Membership under the Plan shall terminate if a Member’s employment with the Company terminates unless at that time the Member is entitled to retirement income payments pursuant to the Retirement Income Plan or benefits described in Section 3.04.

Article 3. Amount and Payment of Supplemental Benefits

 

3.01.

 

The supplemental benefits under this Plan shall be payable by the Company only with respect to a Member who has retired or otherwise terminated his employment with the Company after becoming vested under the Retirement Income Plan. Any such supplemental benefits shall be payable from the general assets of the Company or from a trust, if any, established by the Company for the purpose of paying benefits under the Plan, the assets of which shall remain subject to the claims of judgment creditors of the Company in accordance with the provisions of any such trust.

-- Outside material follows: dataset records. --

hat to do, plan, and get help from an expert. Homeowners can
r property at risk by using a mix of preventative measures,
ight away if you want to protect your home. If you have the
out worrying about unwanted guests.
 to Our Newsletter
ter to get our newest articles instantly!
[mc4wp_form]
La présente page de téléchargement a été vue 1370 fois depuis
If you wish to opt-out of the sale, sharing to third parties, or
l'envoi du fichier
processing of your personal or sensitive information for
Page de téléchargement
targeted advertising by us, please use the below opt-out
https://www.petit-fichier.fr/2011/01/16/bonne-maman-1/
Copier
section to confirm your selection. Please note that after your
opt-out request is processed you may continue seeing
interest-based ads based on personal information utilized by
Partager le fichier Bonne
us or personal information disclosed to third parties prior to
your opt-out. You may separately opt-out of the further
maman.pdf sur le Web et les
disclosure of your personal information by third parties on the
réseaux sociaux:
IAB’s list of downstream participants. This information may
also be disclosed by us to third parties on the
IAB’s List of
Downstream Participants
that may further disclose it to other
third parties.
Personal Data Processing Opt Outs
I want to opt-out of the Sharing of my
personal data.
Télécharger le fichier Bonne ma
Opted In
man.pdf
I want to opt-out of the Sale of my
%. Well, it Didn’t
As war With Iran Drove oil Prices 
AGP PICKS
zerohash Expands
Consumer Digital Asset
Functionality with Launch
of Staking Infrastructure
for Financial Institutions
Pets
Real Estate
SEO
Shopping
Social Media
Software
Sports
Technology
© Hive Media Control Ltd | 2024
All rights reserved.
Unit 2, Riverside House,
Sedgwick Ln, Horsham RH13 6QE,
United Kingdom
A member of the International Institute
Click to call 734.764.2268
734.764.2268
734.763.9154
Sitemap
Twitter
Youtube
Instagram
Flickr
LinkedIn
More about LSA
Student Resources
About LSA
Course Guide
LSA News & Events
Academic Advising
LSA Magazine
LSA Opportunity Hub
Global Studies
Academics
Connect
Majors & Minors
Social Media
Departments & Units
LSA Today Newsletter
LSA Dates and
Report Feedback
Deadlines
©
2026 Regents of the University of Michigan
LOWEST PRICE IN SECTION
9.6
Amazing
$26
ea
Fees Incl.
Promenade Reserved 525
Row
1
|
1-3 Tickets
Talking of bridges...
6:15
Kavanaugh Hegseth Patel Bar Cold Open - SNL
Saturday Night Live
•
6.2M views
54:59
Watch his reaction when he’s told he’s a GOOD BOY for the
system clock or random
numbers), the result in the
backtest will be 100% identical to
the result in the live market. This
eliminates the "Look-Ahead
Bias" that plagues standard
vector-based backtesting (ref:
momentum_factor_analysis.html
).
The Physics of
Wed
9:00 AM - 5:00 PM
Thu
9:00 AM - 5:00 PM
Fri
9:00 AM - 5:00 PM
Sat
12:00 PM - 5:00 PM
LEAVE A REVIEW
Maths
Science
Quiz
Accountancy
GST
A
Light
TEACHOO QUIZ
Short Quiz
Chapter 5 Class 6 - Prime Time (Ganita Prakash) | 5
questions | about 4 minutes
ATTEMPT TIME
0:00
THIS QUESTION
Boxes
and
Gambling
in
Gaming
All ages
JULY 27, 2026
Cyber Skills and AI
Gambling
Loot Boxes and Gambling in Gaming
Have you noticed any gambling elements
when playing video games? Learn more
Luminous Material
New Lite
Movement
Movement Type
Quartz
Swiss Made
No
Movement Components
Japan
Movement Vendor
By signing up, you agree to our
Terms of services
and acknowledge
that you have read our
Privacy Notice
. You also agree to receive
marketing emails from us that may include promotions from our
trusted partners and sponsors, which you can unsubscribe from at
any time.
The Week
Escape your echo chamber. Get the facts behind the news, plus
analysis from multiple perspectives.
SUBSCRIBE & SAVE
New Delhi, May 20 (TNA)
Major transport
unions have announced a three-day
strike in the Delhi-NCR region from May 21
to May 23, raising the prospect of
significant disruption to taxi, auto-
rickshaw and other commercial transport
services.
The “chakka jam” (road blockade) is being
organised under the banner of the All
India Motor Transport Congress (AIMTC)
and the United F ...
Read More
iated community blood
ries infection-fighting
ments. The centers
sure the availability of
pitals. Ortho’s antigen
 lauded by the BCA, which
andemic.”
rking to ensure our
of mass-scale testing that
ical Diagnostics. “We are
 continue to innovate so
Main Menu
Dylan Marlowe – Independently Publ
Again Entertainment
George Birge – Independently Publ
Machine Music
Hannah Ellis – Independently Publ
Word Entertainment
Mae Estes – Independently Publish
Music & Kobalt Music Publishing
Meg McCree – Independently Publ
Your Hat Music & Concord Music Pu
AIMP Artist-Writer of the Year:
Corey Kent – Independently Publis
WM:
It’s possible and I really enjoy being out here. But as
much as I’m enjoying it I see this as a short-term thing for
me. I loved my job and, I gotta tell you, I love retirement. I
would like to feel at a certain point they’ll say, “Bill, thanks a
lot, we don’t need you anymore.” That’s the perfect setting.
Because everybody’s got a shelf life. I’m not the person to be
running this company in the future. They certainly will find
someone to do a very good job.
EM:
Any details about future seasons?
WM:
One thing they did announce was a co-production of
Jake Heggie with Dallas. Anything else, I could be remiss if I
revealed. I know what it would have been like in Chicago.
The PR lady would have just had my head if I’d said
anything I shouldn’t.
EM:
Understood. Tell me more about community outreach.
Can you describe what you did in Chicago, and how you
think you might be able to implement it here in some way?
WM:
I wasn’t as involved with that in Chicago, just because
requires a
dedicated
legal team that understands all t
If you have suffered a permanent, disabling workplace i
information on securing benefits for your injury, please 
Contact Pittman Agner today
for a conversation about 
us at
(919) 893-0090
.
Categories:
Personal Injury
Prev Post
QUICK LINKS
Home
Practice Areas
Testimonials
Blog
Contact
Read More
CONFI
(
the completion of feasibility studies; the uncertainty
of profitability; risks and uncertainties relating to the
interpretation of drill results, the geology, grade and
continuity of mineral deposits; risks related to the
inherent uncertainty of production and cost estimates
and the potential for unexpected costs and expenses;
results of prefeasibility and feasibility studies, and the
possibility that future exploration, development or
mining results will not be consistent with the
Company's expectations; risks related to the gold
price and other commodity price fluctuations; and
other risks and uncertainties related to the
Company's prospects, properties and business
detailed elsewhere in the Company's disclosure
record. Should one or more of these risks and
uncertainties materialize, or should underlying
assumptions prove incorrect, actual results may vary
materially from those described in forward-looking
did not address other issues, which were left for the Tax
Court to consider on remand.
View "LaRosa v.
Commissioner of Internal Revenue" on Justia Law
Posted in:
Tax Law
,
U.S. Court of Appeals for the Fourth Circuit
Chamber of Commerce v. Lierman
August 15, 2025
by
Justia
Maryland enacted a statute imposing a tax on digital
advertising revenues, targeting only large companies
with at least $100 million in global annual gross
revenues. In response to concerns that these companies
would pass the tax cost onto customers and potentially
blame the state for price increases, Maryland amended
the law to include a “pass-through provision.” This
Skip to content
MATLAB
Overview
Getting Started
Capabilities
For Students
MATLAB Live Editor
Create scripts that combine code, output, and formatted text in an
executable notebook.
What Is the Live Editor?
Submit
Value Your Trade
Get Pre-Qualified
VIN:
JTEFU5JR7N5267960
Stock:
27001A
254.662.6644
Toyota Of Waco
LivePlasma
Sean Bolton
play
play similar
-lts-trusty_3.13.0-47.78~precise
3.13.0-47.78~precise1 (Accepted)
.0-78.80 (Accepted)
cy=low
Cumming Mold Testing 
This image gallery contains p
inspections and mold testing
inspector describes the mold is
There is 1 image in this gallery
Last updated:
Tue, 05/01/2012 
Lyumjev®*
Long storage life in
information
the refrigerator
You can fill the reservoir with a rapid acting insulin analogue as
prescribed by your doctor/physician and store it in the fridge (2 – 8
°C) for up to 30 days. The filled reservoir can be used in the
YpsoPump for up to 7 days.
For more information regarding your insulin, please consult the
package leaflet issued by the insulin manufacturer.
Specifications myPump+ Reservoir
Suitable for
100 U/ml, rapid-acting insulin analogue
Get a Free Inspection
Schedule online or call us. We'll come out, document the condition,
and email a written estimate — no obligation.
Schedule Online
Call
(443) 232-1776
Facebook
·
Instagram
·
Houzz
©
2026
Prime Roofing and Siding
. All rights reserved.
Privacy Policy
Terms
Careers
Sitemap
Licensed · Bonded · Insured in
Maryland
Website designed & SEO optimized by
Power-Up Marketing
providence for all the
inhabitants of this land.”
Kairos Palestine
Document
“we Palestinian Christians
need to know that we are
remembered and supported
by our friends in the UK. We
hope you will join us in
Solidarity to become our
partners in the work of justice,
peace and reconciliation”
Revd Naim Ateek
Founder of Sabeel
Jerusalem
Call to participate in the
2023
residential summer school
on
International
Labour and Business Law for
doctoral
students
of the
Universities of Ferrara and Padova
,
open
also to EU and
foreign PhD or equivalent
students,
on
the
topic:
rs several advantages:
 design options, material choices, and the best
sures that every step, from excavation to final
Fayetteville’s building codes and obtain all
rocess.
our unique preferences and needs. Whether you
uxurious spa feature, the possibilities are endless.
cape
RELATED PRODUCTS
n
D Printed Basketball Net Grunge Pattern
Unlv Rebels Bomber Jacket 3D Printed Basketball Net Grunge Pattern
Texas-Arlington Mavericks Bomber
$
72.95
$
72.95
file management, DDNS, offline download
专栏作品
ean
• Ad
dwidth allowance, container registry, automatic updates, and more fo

The amount of any supplemental benefits payable to a Member pursuant to this Plan, expressed as a single life annuity payable as of the Member’s “normal retirement date” (as that term is defined in the Retirement Income Plan) or in the event the Member defers his retirement beyond his normal retirement date, his “deferred retirement date” (as that term is defined in the Retirement Income Plan), shall be equal to (a) minus (b) minus (c) minus (d), where:

 

(a)

 

is the benefit calculated under the provisions of the Retirement Income Plan, but:

 

(i)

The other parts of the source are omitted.